[SPARK-12204][SPARKR] Implement drop method for DataFrame in SparkR. #10201

sun-rui · 2015-12-08T12:07:05Z

No description provided.

SparkQA · 2015-12-08T12:35:22Z

Test build #47335 has finished for PR 10201 at commit e4372d6.

This patch passes all tests.
This patch merges cleanly.
This patch adds no public classes.

felixcheung · 2015-12-08T21:26:44Z

R/pkg/R/DataFrame.R

@@ -1324,12 +1312,16 @@ setMethod("selectExpr",
 #' path <- "path/to/file.json"
 #' df <- jsonFile(sqlContext, path)
 #' newDF <- withColumn(df, "newCol", df$col1 * 5)
+#' # Replace an existing column
+#' newDF2 <- withColumn(newDF, "newCol", newDF$col1)


I'm not 100% about the replace existing column behavior - I thought it was intentional that we support multiple columns with the same name before?

I don't know the reason. The original commit can be found at amplab-extras/SparkR-pkg#204.

I don't think it is related to supporting multiple columns with the same name.

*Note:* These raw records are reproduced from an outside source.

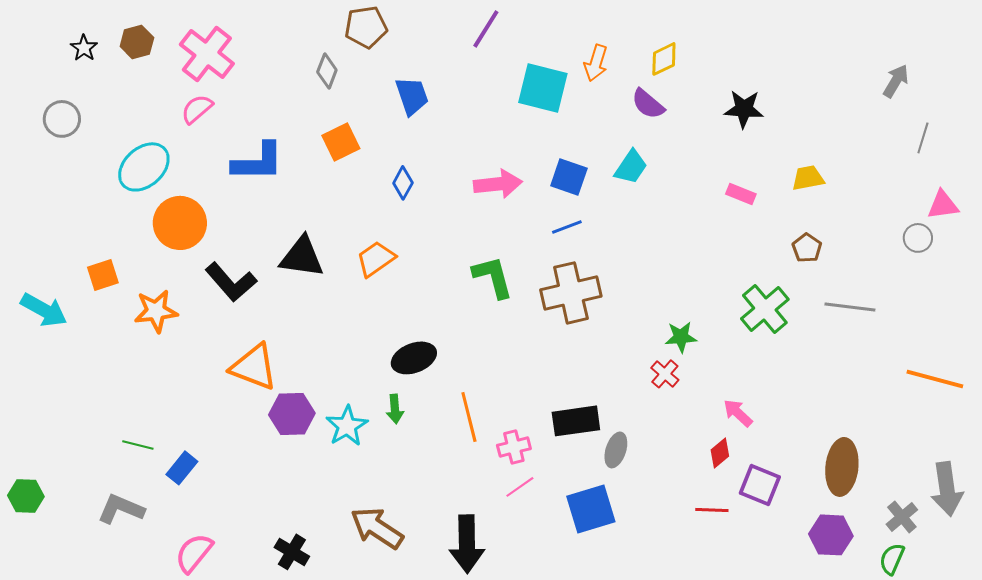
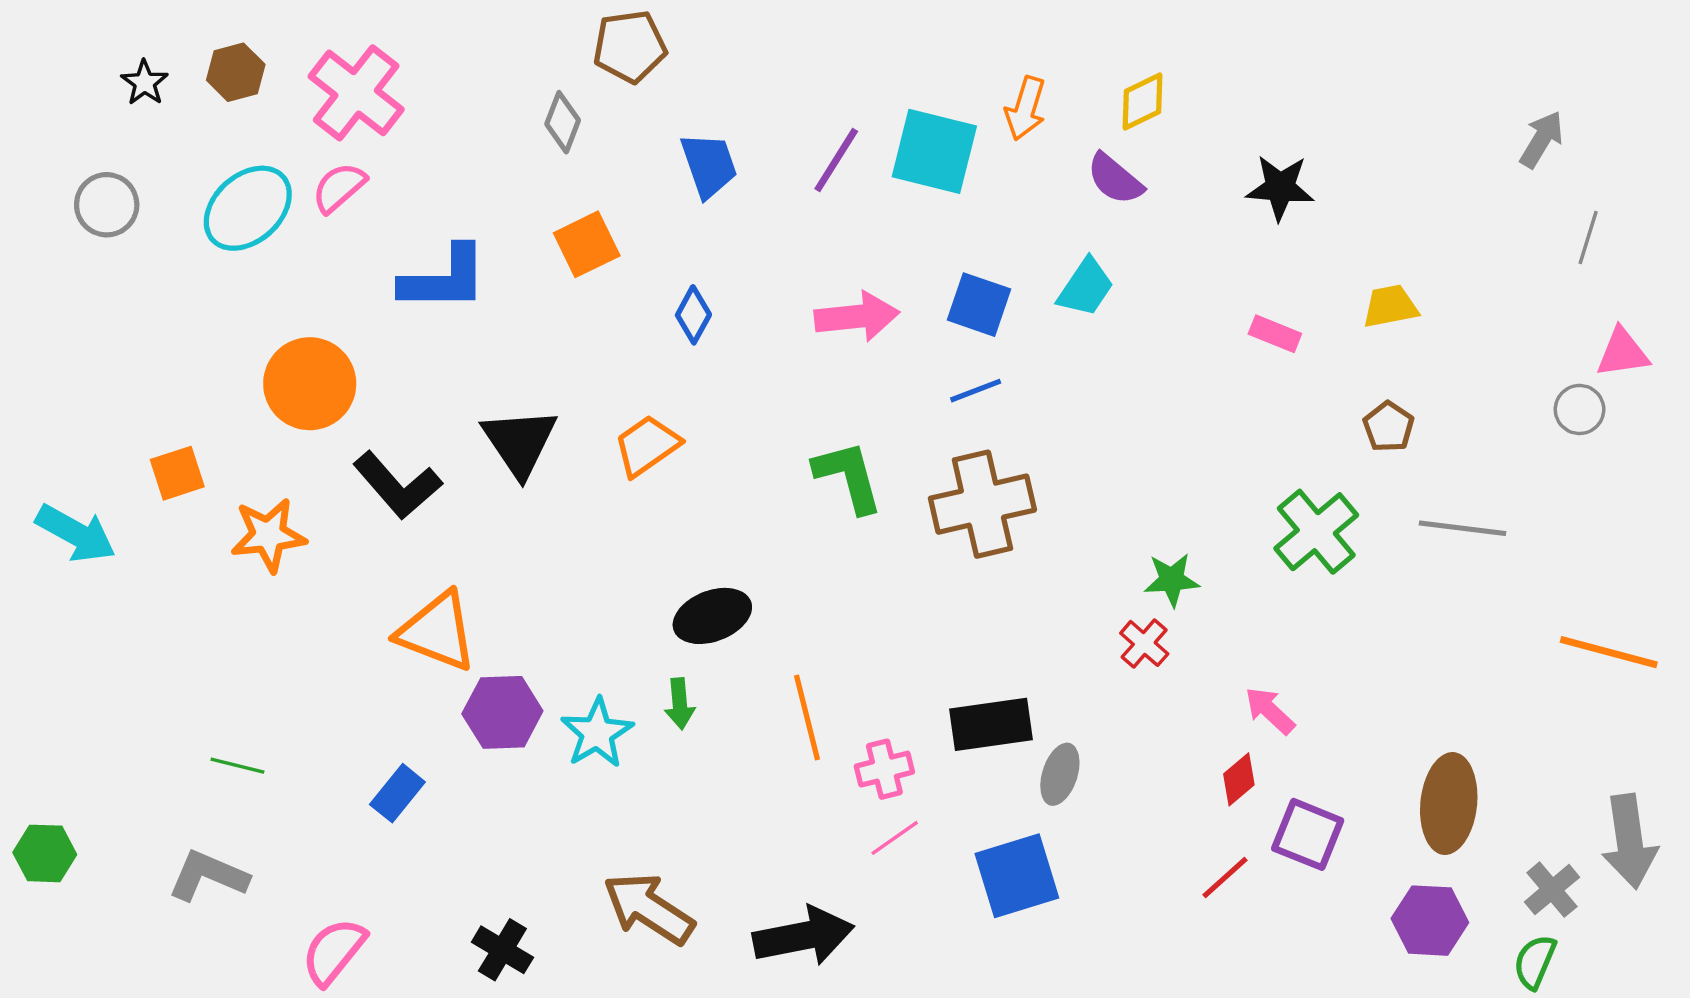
purple line: (486, 29) -> (836, 160), moved
cyan ellipse: (144, 167) -> (248, 208), moved
black triangle: (302, 257) -> (520, 442), turned 48
blue rectangle: (182, 468) -> (397, 793), moved
red line: (712, 510) -> (1225, 877), turned -44
black arrow: (467, 544) -> (804, 936), turned -100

Spark Core itself allows multiple columns with the same name:

scala> val df=sqlContext.createDataFrame(Seq((1,2,3))).toDF("a","a","c") df: org.apache.spark.sql.DataFrame = [a: int, a: int, c: int] scala> df.show +---+---+---+ | a| a| c| +---+---+---+ | 1| 2| 3| +---+---+---+ scala> df.withColumn("a", df("c")).show +---+---+---+ | a| a| c| +---+---+---+ | 3| 3| 3| +---+---+---+

You can see all columns of the same name will be replaced in the above example.

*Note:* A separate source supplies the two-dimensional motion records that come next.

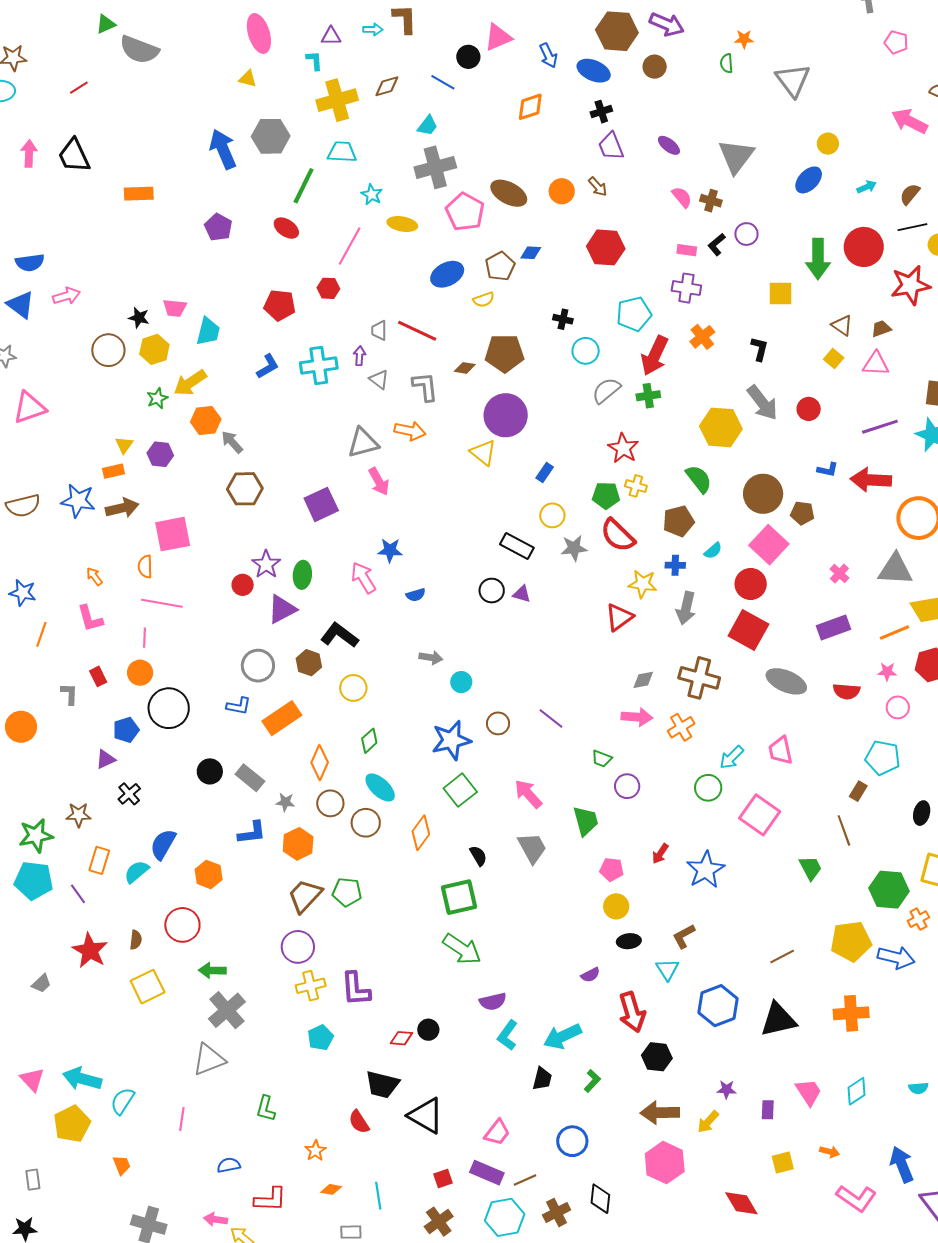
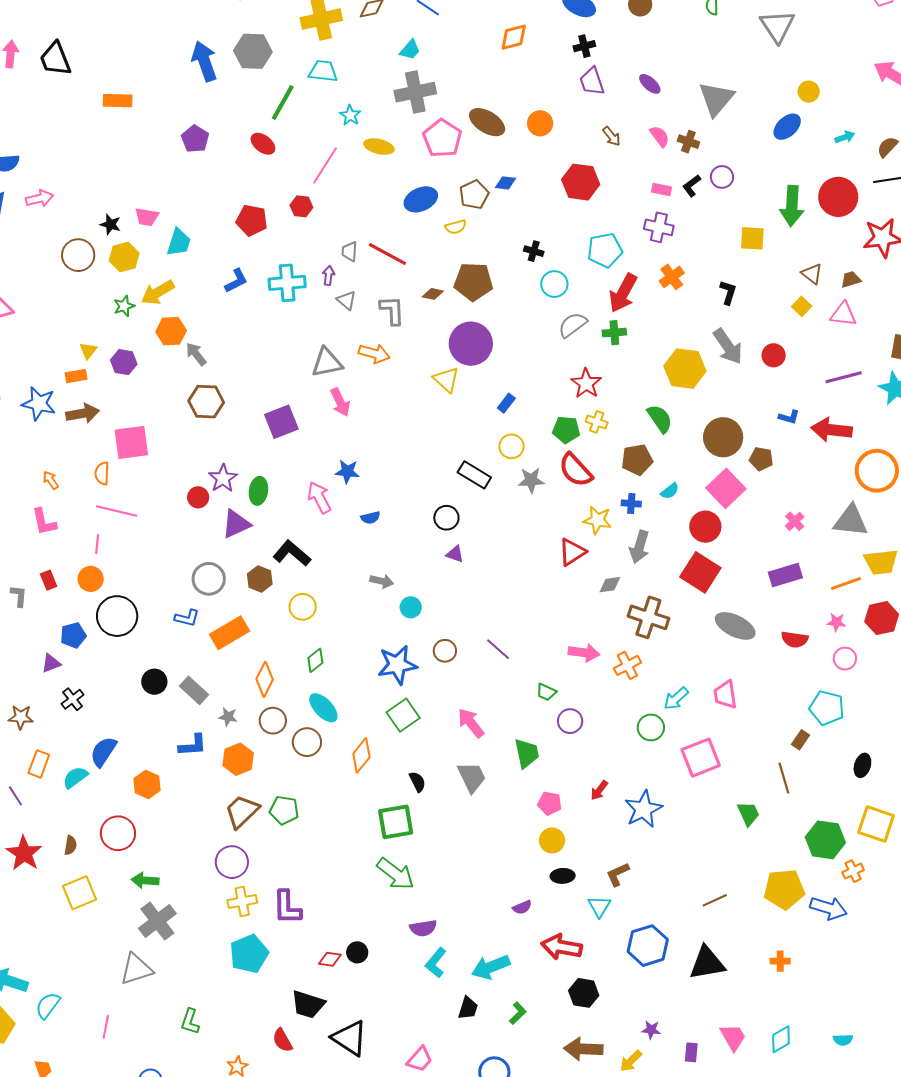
brown arrow: (598, 187) -> (612, 136), moved
purple triangle: (522, 594) -> (455, 554), moved
gray diamond: (643, 680) -> (610, 585), moved
pink square: (760, 815) -> (701, 758), turned 30
red arrow: (632, 1012) -> (562, 947), turned 114
orange cross: (851, 1013) -> (780, 961), size x0.6
cyan pentagon: (320, 1038) -> (249, 954), size x1.5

I know the reason. When the withColumn was implemented in SparkR, the withColumn() in Scala support just adding columns, without support for replacing existing columns. But later, withColumn() in Scala was enhanced to support replacing existing columns, see #5541. However, withColumn in SparkR have not been synced with Scala until this PR:)

SparkQA · 2015-12-11T05:52:23Z

Test build #47571 has finished for PR 10201 at commit aa7682d.

This patch passes all tests.
This patch merges cleanly.
This patch adds no public classes.

felixcheung · 2015-12-11T07:26:41Z

R/pkg/R/DataFrame.R

+          function(x, col) {
+            stopifnot(class(col) == "character" || class(col) == "Column")
+
+            if (class(col) == "character") {


I'd flip this check, since @jc should only be called on Column
but minor point since it's checked in line 2245.

felixcheung · 2015-12-11T07:29:49Z

looks good, though I'm concerned with the replace column which could be breaking behavior change we should document.
Also @shivaram I think this shows it's good to be able to detected new/accidentally masked function :) #10171

sun-rui · 2015-12-11T09:11:36Z

@felixcheung, yes, this may cause backward-compatibility issue. But this is not SparkR specific, as it's change in Spark SQL core. Where is the appropriate place for documentation?

SparkQA · 2015-12-11T09:35:58Z

Test build #47580 has finished for PR 10201 at commit 619b946.

This patch passes all tests.
This patch merges cleanly.
This patch adds no public classes.

felixcheung · 2015-12-12T01:32:09Z

SQL and MLlib have a "Migration guide" section, perhaps something like that? http://spark.apache.org/docs/latest/sql-programming-guide.html#migration-guide
In fact, there's language specific stuff in SQL's migration guide.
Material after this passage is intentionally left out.